ChorusLambousa teaches us the “Rhythm of Life“
On April 30, May 1 and 2 at the Baron’s Theatre
A good friend of mine, a theatre man through and through, said to me one day: “What people want from us is entertainment, they don’t want to see their problems repeated on stage, they don’t want to go back home with their backs bent double but with their heads up and laughter in their bellies.”
That is exactly what the audience was offered at the Baron’s Theatre at the ChateauLambousa Hotel. Pure entertainment with show and musical songs composed and written by artists who thought likewise and who have done nothing else but that during their whole lifetime, and many from the audience joined in when they recognized the famous popular songs of their young days, from Cabaret, Sweet Charity or Hair, music by Gershwin and Hammerstein but also the Beatles, Abba and Queen and many others.
With very little but very effective means the stage was transformed into a night club and the costumes were superb, a lot of thoughts were invested by each member of the chorus, most probably under the professional eye of Jan Marsh, the director. And, we could realize that many of the chorus “girls” had most beautiful long legs.
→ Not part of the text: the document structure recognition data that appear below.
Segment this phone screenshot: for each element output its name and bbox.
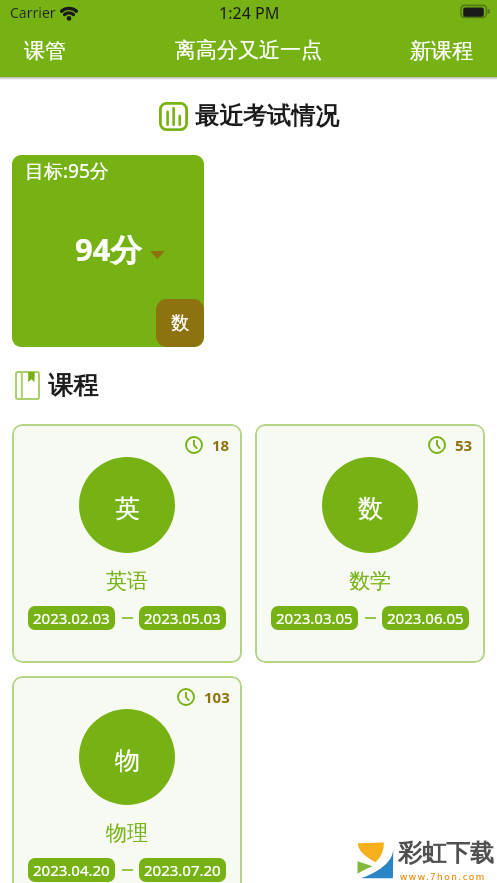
button[interactable]: 课管	[10, 34, 80, 68]
other: Wi-Fi	[58, 2, 80, 22]
staticText: 数	[171, 312, 189, 335]
staticText: 2023.02.03	[33, 608, 110, 628]
staticText: 18	[212, 435, 230, 455]
staticText: 数学	[349, 568, 391, 594]
staticText: 53	[455, 435, 473, 455]
staticText: 2023.03.05	[276, 608, 353, 628]
staticText: 94分	[75, 228, 142, 270]
staticText: 1:24 PM	[219, 2, 280, 24]
staticText: 2023.07.20	[144, 860, 221, 880]
staticText: 103	[204, 687, 230, 707]
button[interactable]: 53	[255, 424, 485, 663]
staticText: 目标:95分	[25, 158, 109, 184]
staticText: 2023.04.20	[33, 860, 110, 880]
staticText: 新课程	[410, 38, 473, 64]
staticText: 数	[358, 493, 383, 524]
staticText: 英	[115, 493, 140, 524]
staticText: 英语	[106, 568, 148, 594]
button[interactable]: 103	[12, 676, 242, 883]
staticText: 最近考试情况	[195, 101, 339, 131]
button[interactable]: 数	[156, 299, 204, 347]
staticText: www.7hon.com	[400, 870, 486, 882]
staticText: 离高分又近一点	[175, 37, 322, 63]
staticText: 彩虹下载	[398, 838, 494, 868]
staticText: Carrier	[10, 3, 56, 22]
button[interactable]: 目标:95分	[12, 155, 204, 347]
staticText: 物理	[106, 820, 148, 846]
staticText: 2023.05.03	[144, 608, 221, 628]
staticText: 2023.06.05	[387, 608, 464, 628]
other: Battery full	[460, 4, 490, 19]
staticText: 课程	[48, 370, 98, 401]
staticText: 物	[115, 745, 140, 776]
button[interactable]: 新课程	[396, 34, 487, 68]
button[interactable]: 18	[12, 424, 242, 663]
staticText: 课管	[24, 38, 66, 64]
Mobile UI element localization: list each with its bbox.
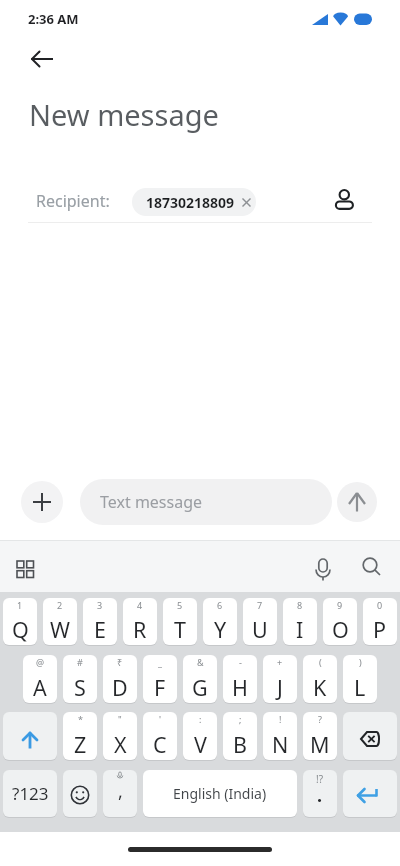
button[interactable]: + xyxy=(263,655,297,703)
button[interactable]: 18730218809 xyxy=(132,188,256,216)
staticText: * xyxy=(78,713,83,725)
button[interactable]: English (India) xyxy=(143,770,297,817)
staticText: ! xyxy=(279,713,282,725)
button[interactable]: 4 xyxy=(123,598,157,645)
staticText: # xyxy=(77,656,83,668)
staticText: D xyxy=(112,673,128,702)
button[interactable] xyxy=(63,770,97,817)
button[interactable]: @ xyxy=(23,655,57,703)
button[interactable] xyxy=(22,44,62,74)
staticText: N xyxy=(272,730,289,759)
button[interactable]: 0 xyxy=(363,598,397,645)
staticText: W xyxy=(50,615,70,644)
staticText: A xyxy=(33,673,47,702)
staticText: K xyxy=(313,673,327,702)
staticText: Text message xyxy=(100,491,203,513)
staticText: 4 xyxy=(137,599,143,611)
button[interactable]: Text message xyxy=(80,479,332,525)
staticText: ) xyxy=(359,656,362,668)
button[interactable]: 3 xyxy=(83,598,117,645)
staticText: . xyxy=(317,783,323,808)
staticText: L xyxy=(354,673,366,702)
staticText: & xyxy=(197,656,204,668)
button[interactable]: - xyxy=(223,655,257,703)
button[interactable]: 8 xyxy=(283,598,317,645)
button[interactable] xyxy=(343,712,397,760)
staticText: English (India) xyxy=(173,784,267,803)
button[interactable]: 9 xyxy=(323,598,357,645)
button[interactable] xyxy=(11,555,39,583)
button[interactable]: 2 xyxy=(43,598,77,645)
staticText: ? xyxy=(318,713,322,725)
button[interactable]: ( xyxy=(303,655,337,703)
button[interactable]: : xyxy=(183,712,217,760)
button[interactable]: !? xyxy=(303,770,337,817)
button[interactable]: # xyxy=(63,655,97,703)
staticText: ( xyxy=(319,656,322,668)
button[interactable]: * xyxy=(63,712,97,760)
staticText: V xyxy=(194,730,207,759)
button[interactable]: " xyxy=(103,712,137,760)
staticText: , xyxy=(118,779,123,804)
staticText: - xyxy=(239,656,242,668)
staticText: G xyxy=(192,673,208,702)
button[interactable] xyxy=(21,481,63,523)
staticText: 2 xyxy=(57,599,63,611)
button[interactable]: ! xyxy=(263,712,297,760)
staticText: 8 xyxy=(297,599,303,611)
staticText: H xyxy=(232,673,248,702)
staticText: New message xyxy=(29,95,219,134)
button[interactable] xyxy=(337,482,377,522)
staticText: Recipient: xyxy=(36,190,110,212)
staticText: O xyxy=(332,615,349,644)
button[interactable]: ?123 xyxy=(3,770,57,817)
staticText: ₹ xyxy=(117,656,123,668)
button[interactable]: & xyxy=(183,655,217,703)
staticText: 2:36 AM xyxy=(28,10,79,28)
staticText: !? xyxy=(316,772,324,786)
staticText: E xyxy=(94,615,106,644)
staticText: M xyxy=(310,730,330,759)
staticText: Z xyxy=(74,730,87,759)
button[interactable]: 6 xyxy=(203,598,237,645)
staticText: U xyxy=(252,615,268,644)
staticText: ' xyxy=(159,713,162,725)
button[interactable]: 5 xyxy=(163,598,197,645)
staticText: ; xyxy=(239,713,242,725)
staticText: 3 xyxy=(97,599,103,611)
staticText: 18730218809 xyxy=(146,193,235,212)
staticText: R xyxy=(133,615,147,644)
staticText: X xyxy=(114,730,127,759)
staticText: + xyxy=(277,656,283,668)
staticText: C xyxy=(153,730,167,759)
staticText: 7 xyxy=(257,599,263,611)
staticText: I xyxy=(296,615,304,644)
staticText: 9 xyxy=(337,599,343,611)
staticText: " xyxy=(118,713,122,725)
staticText: ?123 xyxy=(12,782,49,805)
button[interactable]: ; xyxy=(223,712,257,760)
button[interactable]: ₹ xyxy=(103,655,137,703)
staticText: P xyxy=(373,615,387,644)
staticText: S xyxy=(74,673,86,702)
button[interactable]: 7 xyxy=(243,598,277,645)
button[interactable]: , xyxy=(103,770,137,817)
button[interactable]: ' xyxy=(143,712,177,760)
button[interactable]: ) xyxy=(343,655,377,703)
staticText: 6 xyxy=(217,599,223,611)
button[interactable] xyxy=(305,550,341,586)
staticText: F xyxy=(154,673,166,702)
button[interactable] xyxy=(3,712,57,760)
staticText: _ xyxy=(158,656,162,668)
staticText: T xyxy=(174,615,186,644)
button[interactable]: ? xyxy=(303,712,337,760)
button[interactable] xyxy=(352,550,388,586)
staticText: : xyxy=(199,713,202,725)
button[interactable] xyxy=(330,182,362,214)
staticText: Q xyxy=(12,615,29,644)
staticText: B xyxy=(233,730,247,759)
staticText: Y xyxy=(214,615,227,644)
button[interactable]: _ xyxy=(143,655,177,703)
button[interactable]: 1 xyxy=(3,598,37,645)
button[interactable] xyxy=(343,770,397,817)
Francine Ash, the soul of it all, took her place at the piano with the glittering hat of a show director and directed the stage movements and the chorus with expert hand signs. They have grown together, she and her team, you could feel it. Vocal training of the soloists was usually done by Francine separate from the chorus, this time she has had the assistance by voice coach Anna.
How could it have been otherwise than that the Master of Ceremonies, alias Matt Turner, opened the show, and he did it well. A good voice, a show voice. What is a show voice? In my opinion it is a well balanced singing-acting-moving kind of body expression. When an actor is well balanced, the audience knows it automatically and feels comfortable.There was a little nervousness in the very beginning but soon overcome when the chorus set in, that gave them the strength to overcome stage-fright. Anyhow, it was the very first evening when I was there – and for some it was a very first public appearance on stage – and also, I must say, the soloists had to cope with very difficult songs. I must come back to what I said before: in a show like this, it is not so important that you have a well trained voice, it is important that you have the courage to act and bring in your enthusiasm and your joy to do what you do. And that they did. Everybody brought in what they had and did best.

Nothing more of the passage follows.